Say I have 3 cells:
M1={ [1,1,1], [2,2,2] }
M2={ [3,3], [4,4] }
M3={ [5], [6] }
I want to take every element in M1, combine it with every element of M2, combine that with every element of M3, ect.
For the input above, I would like to produce one giant cell like:
[1,1,1],[3,3],[5]
[1,1,1],[3,3],[6]
[1,1,1],[4,4],[5]
[1,1,1],[4,4],[6]
[2,2,2],[3,3],[5]
[2,2,2],[3,3],[6]
[2,2,2],[4,4],[5]
[2,2,2],[4,4],[6]
How can I do this? In general, the number of cells (M1,M2...Mn), and their size, are unknown (and changing).

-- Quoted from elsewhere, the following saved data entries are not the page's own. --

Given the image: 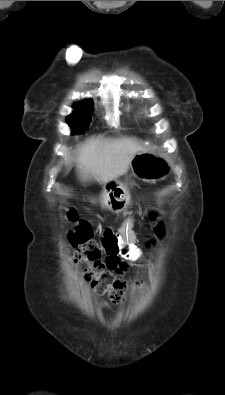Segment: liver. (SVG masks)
I'll return each instance as SVG.
<instances>
[{"label": "liver", "instance_id": "6515ba94", "mask_svg": "<svg viewBox=\"0 0 225 395\" xmlns=\"http://www.w3.org/2000/svg\"><path fill=\"white\" fill-rule=\"evenodd\" d=\"M143 147L129 138L89 140L76 159L79 177L83 181L96 180L106 184L127 173L133 157Z\"/></svg>", "mask_w": 225, "mask_h": 395}]
</instances>
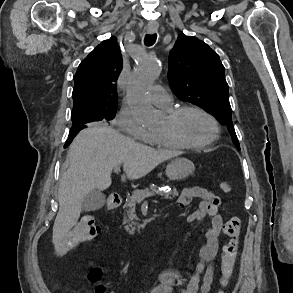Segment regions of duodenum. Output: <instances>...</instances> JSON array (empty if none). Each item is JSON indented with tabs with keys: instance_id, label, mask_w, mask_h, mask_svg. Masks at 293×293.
Listing matches in <instances>:
<instances>
[{
	"instance_id": "obj_1",
	"label": "duodenum",
	"mask_w": 293,
	"mask_h": 293,
	"mask_svg": "<svg viewBox=\"0 0 293 293\" xmlns=\"http://www.w3.org/2000/svg\"><path fill=\"white\" fill-rule=\"evenodd\" d=\"M122 202V198L120 195L118 194H112L110 197H109V200H108V204H107V209L108 210H114L116 209Z\"/></svg>"
}]
</instances>
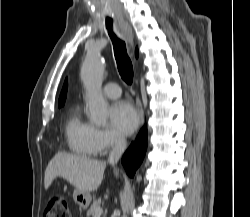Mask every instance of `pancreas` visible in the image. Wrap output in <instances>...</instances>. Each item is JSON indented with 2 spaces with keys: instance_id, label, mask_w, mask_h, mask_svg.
Returning <instances> with one entry per match:
<instances>
[{
  "instance_id": "cf45deb5",
  "label": "pancreas",
  "mask_w": 250,
  "mask_h": 217,
  "mask_svg": "<svg viewBox=\"0 0 250 217\" xmlns=\"http://www.w3.org/2000/svg\"><path fill=\"white\" fill-rule=\"evenodd\" d=\"M101 205V200H94L90 208L87 210V216H94L96 209L99 208Z\"/></svg>"
}]
</instances>
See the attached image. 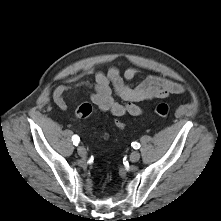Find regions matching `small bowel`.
Instances as JSON below:
<instances>
[{"label":"small bowel","mask_w":221,"mask_h":221,"mask_svg":"<svg viewBox=\"0 0 221 221\" xmlns=\"http://www.w3.org/2000/svg\"><path fill=\"white\" fill-rule=\"evenodd\" d=\"M137 75L138 70L135 67H127L123 74L116 66L109 68L107 72L87 68L67 77V84L56 87L53 91V100L59 109L66 110L68 107L66 94L75 88H87L91 91V101L100 111L108 112L115 117L139 116L143 113L139 103L165 99L184 92V87L180 83L158 76L146 77L138 85L131 86L130 83ZM88 76H93V81L83 80ZM114 94L124 103L117 102Z\"/></svg>","instance_id":"small-bowel-1"}]
</instances>
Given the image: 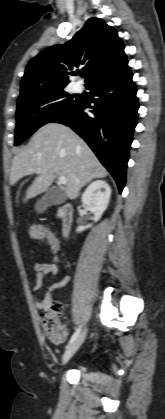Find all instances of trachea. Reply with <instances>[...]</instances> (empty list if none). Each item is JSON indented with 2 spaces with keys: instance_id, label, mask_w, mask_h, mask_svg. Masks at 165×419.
Wrapping results in <instances>:
<instances>
[{
  "instance_id": "obj_1",
  "label": "trachea",
  "mask_w": 165,
  "mask_h": 419,
  "mask_svg": "<svg viewBox=\"0 0 165 419\" xmlns=\"http://www.w3.org/2000/svg\"><path fill=\"white\" fill-rule=\"evenodd\" d=\"M81 76H82V77H84V76H85V73H84V72H83V73H81Z\"/></svg>"
}]
</instances>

That's not a permutation, it's an enumeration: you have 3 symbols, each with 2 possible values, and you are simply enumerating all possible "numbers". You can think about it the same way as if you were counting binary numbers with 3 digits.
In this case, one way to enumerate all these possibilities is with ndgrid. If M1 has n1 elements, M2 has n2 elements, etc:
n1 = numel(M1);
n2 = numel(M2);
n3 = numel(M3);
[a,b,c] = ndgrid(1:n1, 1:n2, 1:n3);
Here a,b,c are each 3-dimensional array, which represent the "grid" of combinations. Obviously you don't need that, so you can vectorise them, and use them to create combinations of the various elements in M1, M2, M3, like so
vertcat( M1(a(:)), M2(b(:)), M3(c(:)) )
If you are interested in generalising this for any number of Ms, this can also be done, but keep in mind that these "grids" are growing very fast as you increase their dimensionality.
Note: vertcat stands for "vertical concatenation", the reason it is vertical and not horizontal is because the result of M1(a(:)) is a row-shaped cell, even though a(:) is a column vector. That's just indexing headache, but you can simply transpose the result if you want it Nx3.